RCSB PDB Newsletter

Data Query, Reporting and Access

Website Statistics

Access statistics for the second quarter of 2012 are shown.

Month	Unique Visitors	Visits	Bandwidth
April	258130	617748	778.90 GB
May	244865	615509	794.33 GB
June	206864	525815	624.38 GB

Users can tour the PDB archive by drilling down on significant properties of structures such as Organism and Polymer Type with just a few clicks. This example shows the path to the EC distribution of structures from humans. Clicking on any link returns the structures that match all selected parameters. This feature is available to navigate through all search results and for the entire PDB archive.

Tour the PDB with Drill-down Pie Charts

Standard characteristics of PDB entries−resolution, release date, experimental method, polymer type, organism, taxonomy−are used to create searchable data distribution summaries.

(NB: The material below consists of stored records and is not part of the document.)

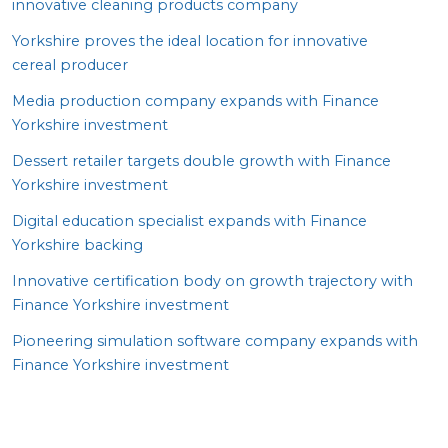
innovative cleaning products company
Yorkshire proves the ideal location for innovative
cereal producer
Media production company expands with Finance
Yorkshire investment
Dessert retailer targets double growth with Finance
Yorkshire investment
Digital education specialist expands with Finance
Yorkshire backing
Innovative certification body on growth trajectory with
Finance Yorkshire investment
Pioneering simulation software company expands with
Finance Yorkshire investment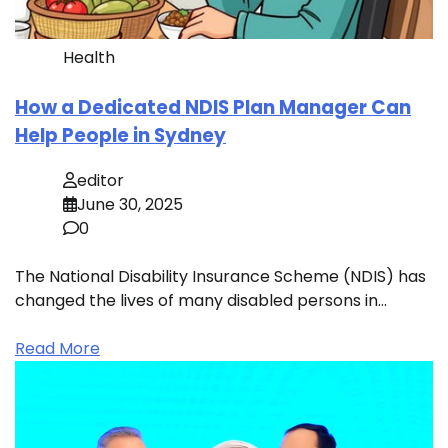
Health
How a Dedicated NDIS Plan Manager Can
Help People in Sydney
editor
June 30, 2025
0
The National Disability Insurance Scheme (NDIS) has
changed the lives of many disabled persons in…
Read More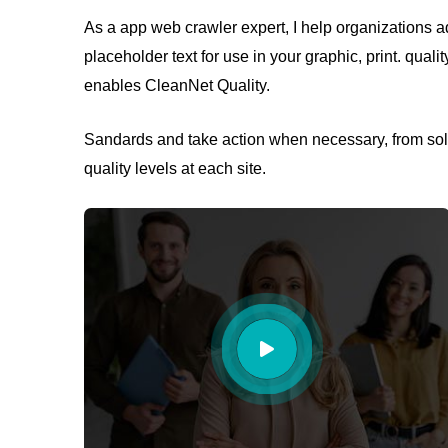
As a app web crawler expert, I help organizations ad
placeholder text for use in your graphic, print. quali
enables CleanNet Quality.
Sandards and take action when necessary, from solv
quality levels at each site.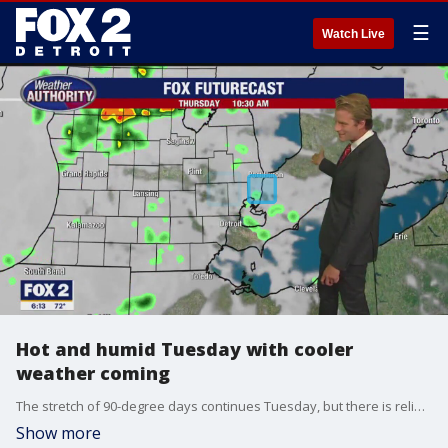
☰
Watch Live
Hot and humid Tuesday with cooler
weather coming
The stretch of 90-degree days continues Tuesday, but there is relief from the heat in the forecast.
Show more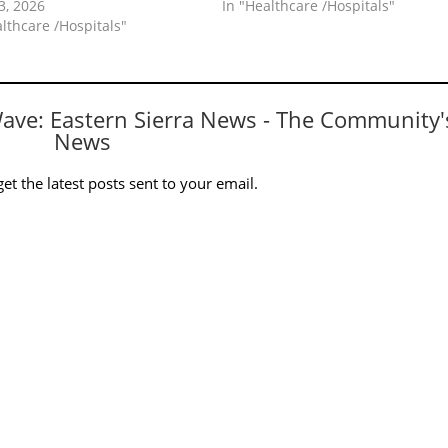
3, 2026
In "Healthcare /Hospitals"
althcare /Hospitals"
Wave: Eastern Sierra News - The Community'
News
et the latest posts sent to your email.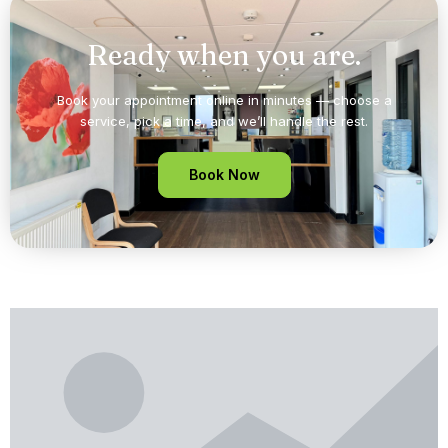
Ready when you are.
Book your appointment online in minutes — choose a
service, pick a time, and we’ll handle the rest.
Book Now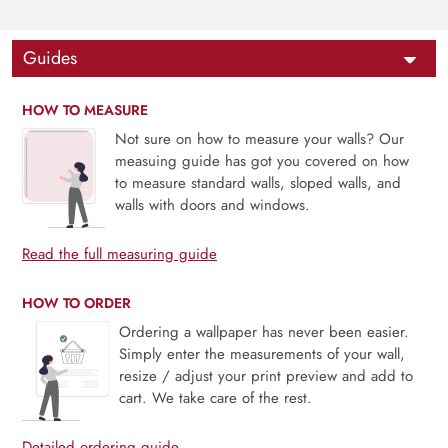
Guides
HOW TO MEASURE
Not sure on how to measure your walls? Our
measuing guide has got you covered on how
to measure standard walls, sloped walls, and
walls with doors and windows.
Read the full measuring guide
HOW TO ORDER
Ordering a wallpaper has never been easier.
Simply enter the measurements of your wall,
resize / adjust your print preview and add to
cart. We take care of the rest.
Detailed ordering guide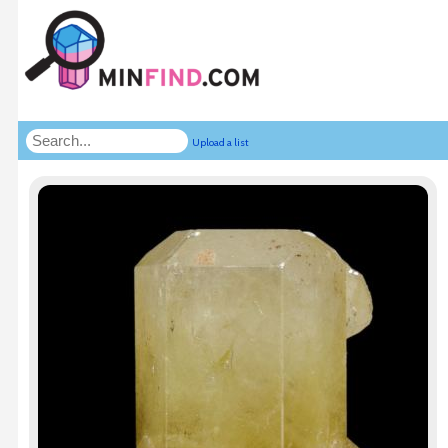
Upload a list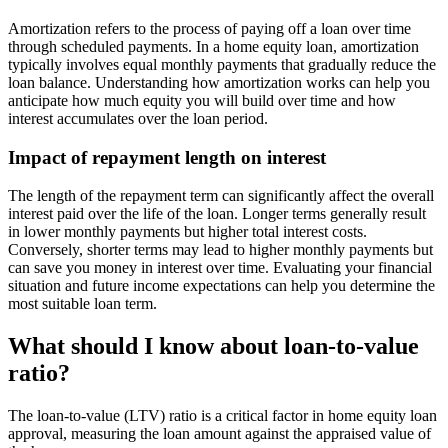
Amortization refers to the process of paying off a loan over time
through scheduled payments. In a home equity loan, amortization
typically involves equal monthly payments that gradually reduce the
loan balance. Understanding how amortization works can help you
anticipate how much equity you will build over time and how
interest accumulates over the loan period.
Impact of repayment length on interest
The length of the repayment term can significantly affect the overall
interest paid over the life of the loan. Longer terms generally result
in lower monthly payments but higher total interest costs.
Conversely, shorter terms may lead to higher monthly payments but
can save you money in interest over time. Evaluating your financial
situation and future income expectations can help you determine the
most suitable loan term.
What should I know about loan-to-value
ratio?
The loan-to-value (LTV) ratio is a critical factor in home equity loan
approval, measuring the loan amount against the appraised value of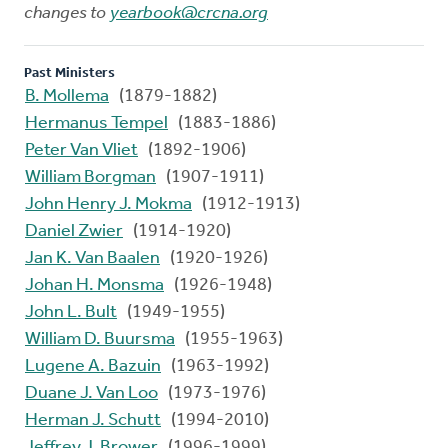
changes to
yearbook@crcna.org
Past Ministers
B. Mollema
(1879-1882)
Hermanus Tempel
(1883-1886)
Peter Van Vliet
(1892-1906)
William Borgman
(1907-1911)
John Henry J. Mokma
(1912-1913)
Daniel Zwier
(1914-1920)
Jan K. Van Baalen
(1920-1926)
Johan H. Monsma
(1926-1948)
John L. Bult
(1949-1955)
William D. Buursma
(1955-1963)
Lugene A. Bazuin
(1963-1992)
Duane J. Van Loo
(1973-1976)
Herman J. Schutt
(1994-2010)
Jeffrey J. Brower
(1996-1999)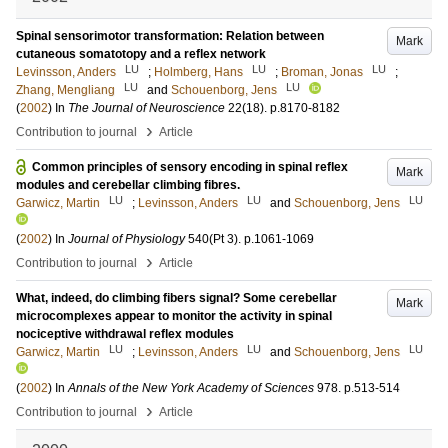
Spinal sensorimotor transformation: Relation between
Mark
cutaneous somatotopy and a reflex network
LU
LU
LU
Levinsson, Anders
;
Holmberg, Hans
;
Broman, Jonas
;
LU
LU
Zhang, Mengliang
and
Schouenborg, Jens
(
2002
) In
The Journal of Neuroscience
22
(18)
.
p.8170-8182
›
Contribution to journal
Article
Common principles of sensory encoding in spinal reflex
Mark
modules and cerebellar climbing fibres.
LU
LU
LU
Garwicz, Martin
;
Levinsson, Anders
and
Schouenborg, Jens
(
2002
) In
Journal of Physiology
540
(Pt 3)
.
p.1061-1069
›
Contribution to journal
Article
What, indeed, do climbing fibers signal? Some cerebellar
Mark
microcomplexes appear to monitor the activity in spinal
nociceptive withdrawal reflex modules
LU
LU
LU
Garwicz, Martin
;
Levinsson, Anders
and
Schouenborg, Jens
(
2002
) In
Annals of the New York Academy of Sciences
978
.
p.513-514
›
Contribution to journal
Article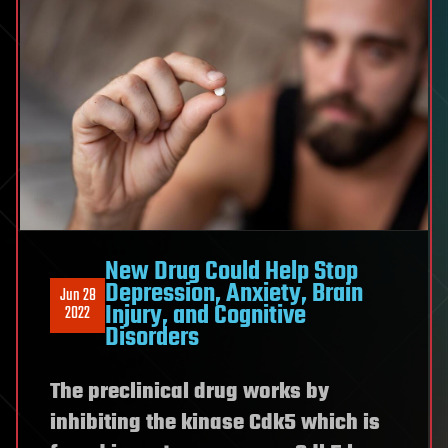
New Drug Could Help Stop
Depression, Anxiety, Brain
Jun 28
Injury, and Cognitive
2022
Disorders
The preclinical drug works by
inhibiting the kinase Cdk5 which is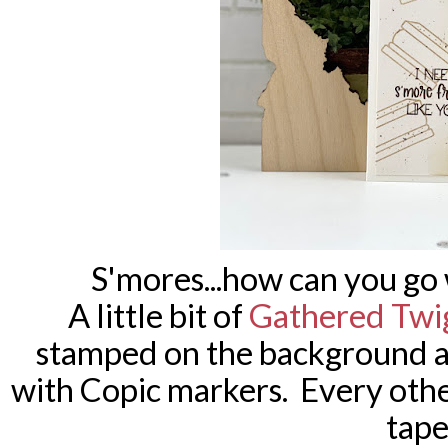
S'mores...how can you g
A little bit of
Gathered Twi
stamped on the background a
with Copic markers. Every oth
tape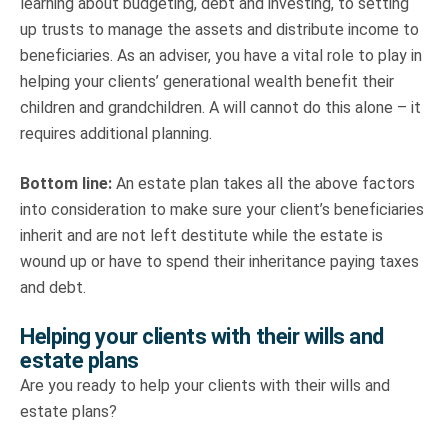
learning about budgeting, debt and investing, to setting
up trusts to manage the assets and distribute income to
beneficiaries. As an adviser, you have a vital role to play in
helping your clients’ generational wealth benefit their
children and grandchildren. A will cannot do this alone – it
requires additional planning.
Bottom line:
An estate plan takes all the above factors
into consideration to make sure your client’s beneficiaries
inherit and are not left destitute while the estate is
wound up or have to spend their inheritance paying taxes
and debt.
Helping your clients with their wills and
estate plans
Are you ready to help your clients with their wills and
estate plans?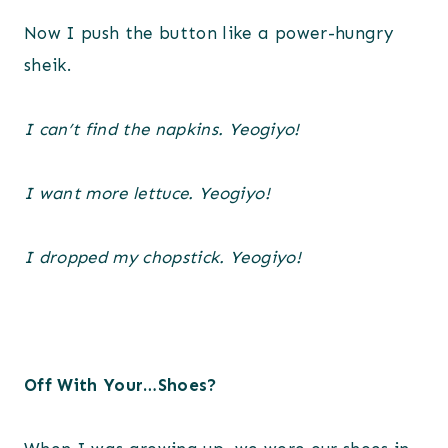
Now I push the button like a power-hungry
sheik.
I can’t find the napkins. Yeogiyo!
I want more lettuce. Yeogiyo!
I dropped my chopstick. Yeogiyo!
Off With Your…Shoes?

The Explore Archive widget on the home page provides a quick statistical overview of the PDB. Browse the charts individually, or view them all together by clicking on the "Show all" link. Clicking on a pie chart image will display a more detailed graphic that lists the percentages for the categories shown. Selecting one of the listed results will launch the corresponding structures in the Query Results Browser.

Data Distributions also appear at the top of the Query Results Browser, and can be used to view a quick statistical overview and to refine the results into subsets of interest. For example, users can "drill down" through these faceted search options to quickly access high resolution entries from a structure type search; human-related entries from a sequence search; or most recent entries returned from a chemical component search for a particular ligand. Any combination of categories is possible.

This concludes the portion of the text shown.